Wildbook icon indicating copy to clipboard operation
Wildbook copied to clipboard

trim git history in non-interruptive way

Open TanyaStere42 opened this issue 1 year ago • 9 comments

Feature description and context

Git history has one massive commit that causes timeout for some people with slower internet. Getting rid of that would improve everyone's dev experience and make the work more accessible in remote areas

Investigation notes https://stackoverflow.com/questions/4515580/how-do-i-remove-the-old-history-from-a-git-repository

Feature sign-off requirements

  • Git history no longer has massive commit that causes significant download lag
  • Current developers do not need to do anything to address the change

TanyaStere42 avatar Nov 13 '24 18:11 TanyaStere42

I can pick this up!

Rodhlann avatar Dec 02 '24 23:12 Rodhlann

awesome, very excited :partying_face:

TanyaStere42 avatar Dec 02 '24 23:12 TanyaStere42

The files listed below are the largest files in our git history, most of them no longer exist on main and can probably be removed from the git history, but sutime-stanford-corenlp-models-3.6.0.jar is quite large, and I'm not sure if it can be removed.

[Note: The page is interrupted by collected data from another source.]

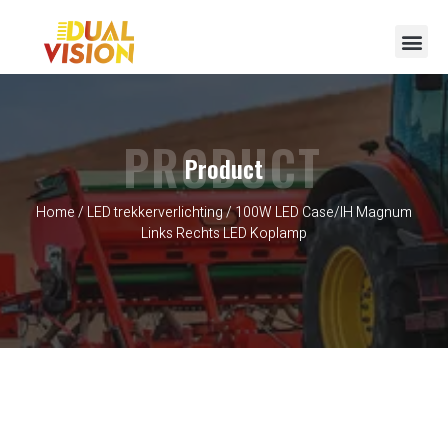
Neem contact op met
PRODUCT
Product
Home
/
LED trekkerverlichting
/ 100W LED Case/IH Magnum
Links Rechts LED Koplamp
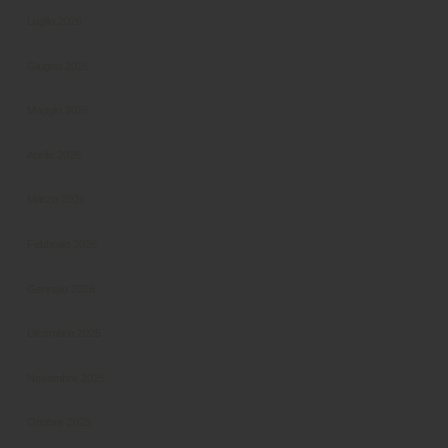
Luglio 2026
Giugno 2026
Maggio 2026
Aprile 2026
Marzo 2026
Febbraio 2026
Gennaio 2026
Dicembre 2025
Novembre 2025
Ottobre 2025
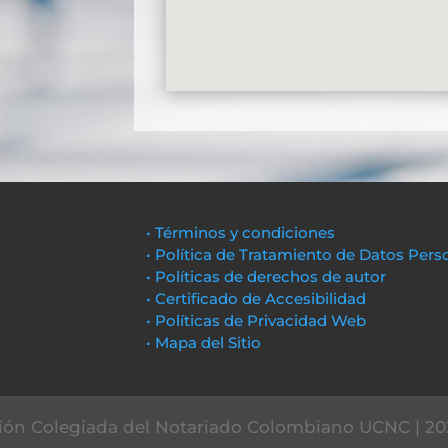
• Términos y condiciones
• Política de Tratamiento de Datos Pers
• Políticas de derechos de autor
• Certificado de Accesibilidad
• Políticas de Privacidad Web
• Mapa del Sitio
ón Colegiada del Notariado Colombiano UCNC | 20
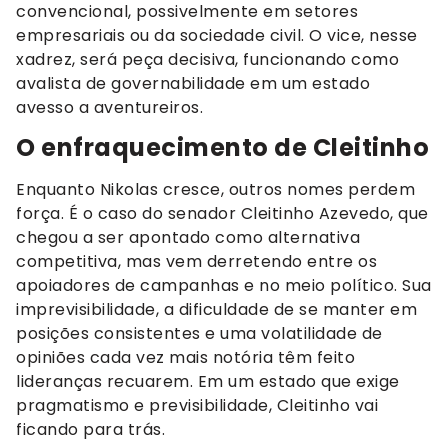
convencional, possivelmente em setores
empresariais ou da sociedade civil. O vice, nesse
xadrez, será peça decisiva, funcionando como
avalista de governabilidade em um estado
avesso a aventureiros.
O enfraquecimento de Cleitinho
Enquanto Nikolas cresce, outros nomes perdem
força. É o caso do senador Cleitinho Azevedo, que
chegou a ser apontado como alternativa
competitiva, mas vem derretendo entre os
apoiadores de campanhas e no meio político. Sua
imprevisibilidade, a dificuldade de se manter em
posições consistentes e uma volatilidade de
opiniões cada vez mais notória têm feito
lideranças recuarem. Em um estado que exige
pragmatismo e previsibilidade, Cleitinho vai
ficando para trás.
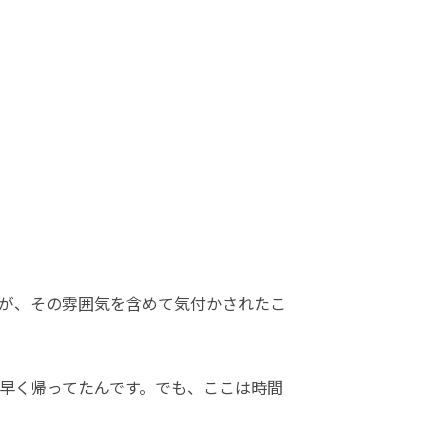
が、その雰囲気を含めて気付かされたこ
早く帰ってたんです。でも、ここは時間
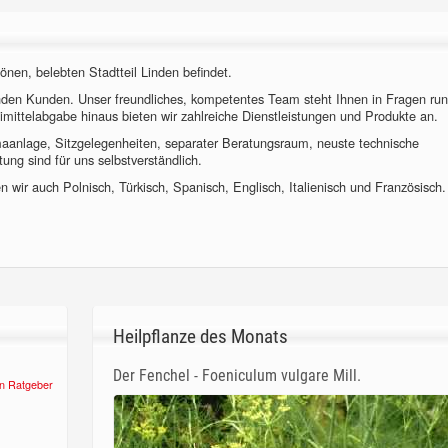
önen, belebten Stadtteil Linden befindet.
nden Kunden. Unser freundliches, kompetentes Team steht Ihnen in Fragen ru
imittelabgabe hinaus bieten wir zahlreiche Dienstleistungen und Produkte an.
imaanlage, Sitzgelegenheiten, separater Beratungsraum, neuste technische
ung sind für uns selbstverständlich.
 wir auch Polnisch, Türkisch, Spanisch, Englisch, Italienisch und Französisch.
Heilpflanze des Monats
Der Fenchel - Foeniculum vulgare Mill.
n Ratgeber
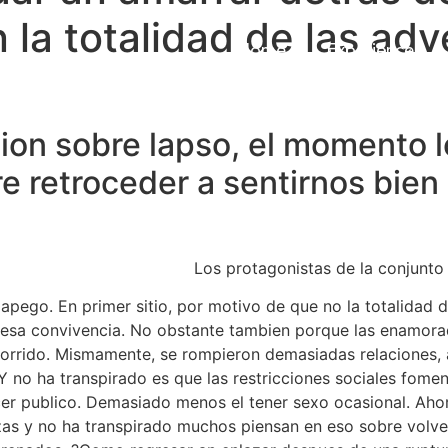
n la totalidad de las ad
Home
Experiences
ion sobre lapso, el momento 
re retroceder a sentirnos bien
Los protagonistas de la conjunto 
 apego. En primer sitio, por motivo de que no la totalidad 
 esa convivencia.
No obstante tambien porque las enamora
orrido. Mismamente, se rompieron demasiadas relaciones, 
Y no ha transpirado es que las restricciones sociales fome
cer publico. Demasiado menos el tener sexo ocasional. Ahor
as y no ha transpirado muchos piensan en eso sobre volve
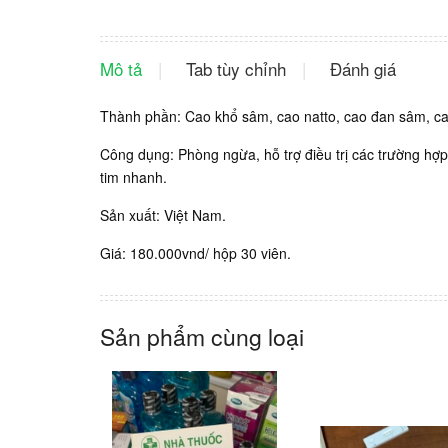
Mô tả
Tab tùy chỉnh
Đánh giá
Thành phần: Cao khổ sâm, cao natto, cao đan sâm, cao
Công dụng: Phòng ngừa, hỗ trợ điều trị các trường hợp 
tim nhanh.
Sản xuất: Việt Nam.
Giá: 180.000vnd/ hộp 30 viên.
Sản phẩm cùng loại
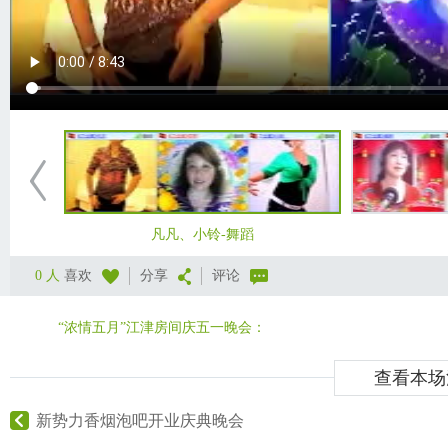
凡凡、小铃-舞蹈
0 人
喜欢
分享
评论
“浓情五月”江津房间庆五一晚会：
查看本场
新势力香烟泡吧开业庆典晚会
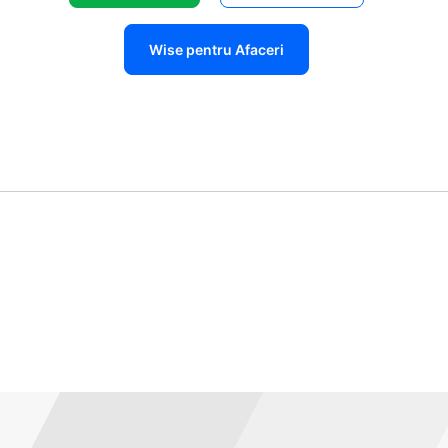
Wise pentru Afaceri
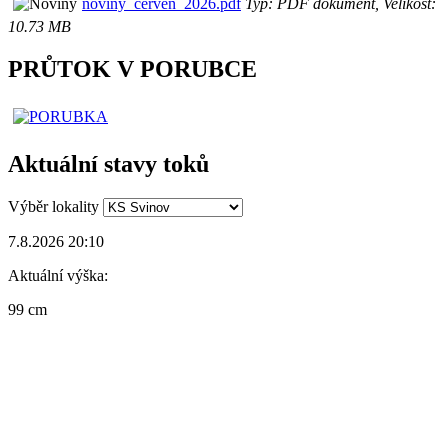
noviny_červen_2026.pdf
Typ: PDF dokument, Velikost:
10.73 MB
PRŮTOK V PORUBCE
Aktuální stavy toků
Výběr lokality
7.8.2026 20:10
Aktuální výška:
99 cm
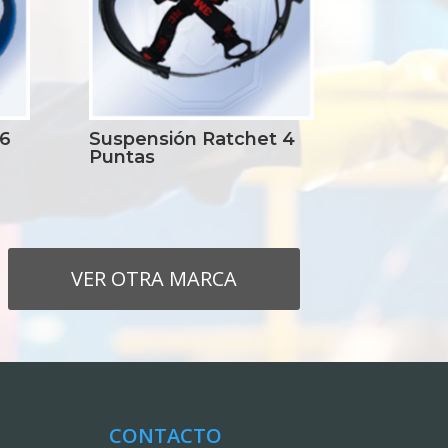
 6
Suspensión Ratchet 4
Puntas
VER OTRA MARCA
CONTACTO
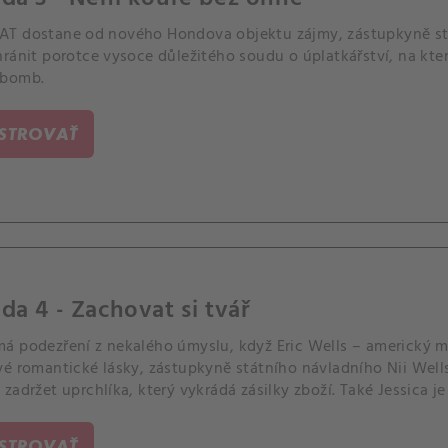
T dostane od nového Hondova objektu zájmy, zástupkyně stá
hránit porotce vysoce důležitého soudu o úplatkářství, na kt
 bomb.
ISTROVAŤ
da 4 - Zachovat si tvář
á podezření z nekalého úmyslu, když Eric Wells – americký m
vé romantické lásky, zástupkyně státního návladního Nii We
zadržet uprchlíka, který vykrádá zásilky zboží. Také Jessica 
vé škrty, a Street zjistí srdcervoucí novinku o jeho matce Kar
ISTROVAŤ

If we were to remove these files everyone who works on this repo would likely have to re-clone the repo to restore their local git history. That may go against the "Current developers do not need to do anything to address the change" acceptance criteria.

Hash Size File Path Exists
9f4704c9c549 21MiB tessdata/eng.traineddata
64ae74e1e0a0 21MiB src/main/resources/tessdata/eng.traineddata
bc24e2720e37 21MiB frontend/public/forest.png
afb8ef60dc56 26MiB src/main/webapp/video/reportingencounters/ReportingAnEncounter.swf
8feb73fa5a1d 27MiB postgis/simplified_water_polygons.sql.gz
914341124af1 30MiB src/main/webapp/video/usingpaintnet/Using Paint.NET.swf
08d4ec4e2e9a 44MiB src/main/webapp/video/scanningformatches/ScanningForAMatch.swf
7aa76c4ed2a8 44MiB src/main/webapp/video/RolexBradNorman.wmv
1574db1090f6 68MiB src/main/webapp/video/approvingencounters/ApprovingAnEncounter.swf
52852e1955f3 72MiB local-repo/sutime-stanford-corenlp-models/sutime-stanford-corenlp-models/3.6.0/sutime-stanford-corenlp-models-3.6.0.jar

Rodhlann avatar Dec 03 '24 04:12 Rodhlann

ooo, good news! ticket #908 gets rid of the corenlp .jar file, so we just need to get that merged in.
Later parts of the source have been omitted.